Creating a foundation for the design of culturally-informed health IT - 2010

Principal Investigator
Funding Mechanism
PAR: HS06-118: AHRQ Grants for Health Services Research Dissertation (R36)
Grant Number
R36 HS 018809
Project Period
February 2010 – January 2012
AHRQ Funding Amount
$34,003
Summary Status as of
December 2010


Target Population: General

Summary: One approach to confronting racial and ethnic health care disparities has been to develop initiatives to enhance the cultural appropriateness of health care. To date, these efforts have predominantly focused on the cultural tailoring of provider-delivered care, health care systems, and health promotion campaigns. Given the expanding importance of health information technology (IT) used by patients and members of their social network, and the fact that most technology is embedded with strong but unrecognized cultural orientations, expanding health IT design to purposefully include salient cultural dimensions may help reduce these disparities.

The long-term objective of this work is to reduce racial and ethnic health care disparities by creating new, culturally-responsive approaches to the design of health IT for use by patients and members of their social network (e.g., family, friends, neighbors). The goal is to create a foundation for a design strategy that leads to culturally-informed consumer health IT. Consumer health IT has the potential to involve patients and their supporters in the improvement of their health. A concurrent, mixed-methods approach drawing on both anthropological and systems engineering methods will be used to systematically assess culturally diverse patients’ daily routines of health information communication.

The outcome of this study will be a systematically-derived understanding of the daily health information communication routines of individuals of diverse cultural backgrounds. Such an understanding will identify points of similarity and variability and, therefore, where functional standardization may be appropriate and where and what type of tailoring may be necessary. These empirically grounded design considerations may be used to culturally inform the needs assessment, evaluation, and selection phases of the design process.

Two lines of future work will build upon the results of this project. The first will empirically assess the ease of applying these considerations at different stages of the design process. The second will empirically assess the impact of culturally-informed consumer health IT on outcome measures such as usability, use, and satisfaction.

Specific Aims:
  • Determine the daily routines of health information communication exhibited by patients holding diverse cultural identities. (Ongoing)
  • Determine what design considerations for consumer health IT result from knowledge of these daily routines. (Ongoing)

2010 Activities: The project team is conducting surveys, interviews, and validation exercises to determine the health information communication routines of culturally-diverse patients. As of December 2010, 20 of the proposed 60 screening surveys; two interviews apiece with 12 of the proposed 30 participants; and four of the proposed six validation exercises were completed. The project team reflected upon and documented the results of these interactions to gain insight into design considerations for consumer health IT. Analysis of these data will begin in 2011.

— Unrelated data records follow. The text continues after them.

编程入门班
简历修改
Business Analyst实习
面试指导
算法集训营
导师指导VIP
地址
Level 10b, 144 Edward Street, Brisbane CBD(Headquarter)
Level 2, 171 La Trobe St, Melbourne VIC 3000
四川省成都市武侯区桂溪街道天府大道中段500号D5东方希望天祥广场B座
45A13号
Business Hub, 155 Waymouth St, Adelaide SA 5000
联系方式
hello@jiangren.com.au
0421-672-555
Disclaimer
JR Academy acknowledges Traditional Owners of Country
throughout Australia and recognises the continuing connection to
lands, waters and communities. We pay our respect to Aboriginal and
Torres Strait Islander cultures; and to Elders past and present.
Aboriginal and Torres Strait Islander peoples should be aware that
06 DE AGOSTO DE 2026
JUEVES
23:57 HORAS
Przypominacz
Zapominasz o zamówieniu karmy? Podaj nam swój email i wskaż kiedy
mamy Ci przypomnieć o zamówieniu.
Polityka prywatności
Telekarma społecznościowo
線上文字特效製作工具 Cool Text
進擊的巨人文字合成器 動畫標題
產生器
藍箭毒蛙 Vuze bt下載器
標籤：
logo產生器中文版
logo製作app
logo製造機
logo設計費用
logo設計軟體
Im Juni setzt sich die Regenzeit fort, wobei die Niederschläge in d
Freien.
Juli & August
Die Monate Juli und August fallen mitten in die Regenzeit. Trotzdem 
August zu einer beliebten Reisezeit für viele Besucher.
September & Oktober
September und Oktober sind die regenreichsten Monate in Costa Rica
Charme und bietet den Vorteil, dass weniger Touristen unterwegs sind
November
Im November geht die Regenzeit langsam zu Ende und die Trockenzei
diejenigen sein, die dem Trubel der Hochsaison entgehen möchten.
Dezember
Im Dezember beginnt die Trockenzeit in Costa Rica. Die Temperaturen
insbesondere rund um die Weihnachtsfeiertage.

In addition, the project team has disseminated preliminary findings at conferences, including a paper titled Designing Culturally-informed Consumer Health IT: An Exploration and Proposed Integration of Contrasting Methodological Perspectives, presented at the 2010 Human Factors and Ergonomics Society Conference, and an oral presentation titled To Talk or Not to Talk: Exploring Culturally Diverse Patients’ Health Information Communication Choices at the 2010 American Medical Informatics Association Annual Symposium.

Preliminary Impact and Findings: Preliminary analysis of the data reveals that although some participants shared identification with a single term (e.g., “white”), the ways in which they identified with these terms were often quite different. For example, one individual indicated that she identified as “white,” but only because “they expect me to.” She indicated that she isn’t white by pointing at her skin, but felt that was the box she was expected to check. Diverse identifications highlight the complexity of creating user profiles or segmenting user groups by cultural indicators. In addition, the project team found a clear difference between what participants believe about health information communication and the actual phenomenon. When participants were asked if they believe that their health information communication practices are similar or different to others’, they overwhelmingly stated that they thought that others communicated health information as they did. However, from the data gathered, it is clear that participants often had very different approaches to health information communication. This finding suggests that a “user-centered” design approach may suffer from the same limitations as a “designer-centered” approach if the users integrated into the design process are not representative of the entire population.

Strategic Goal: Develop and disseminate health IT evidence and evidence-based tools to improve health care decisionmaking through the use of integrated data and knowledge management.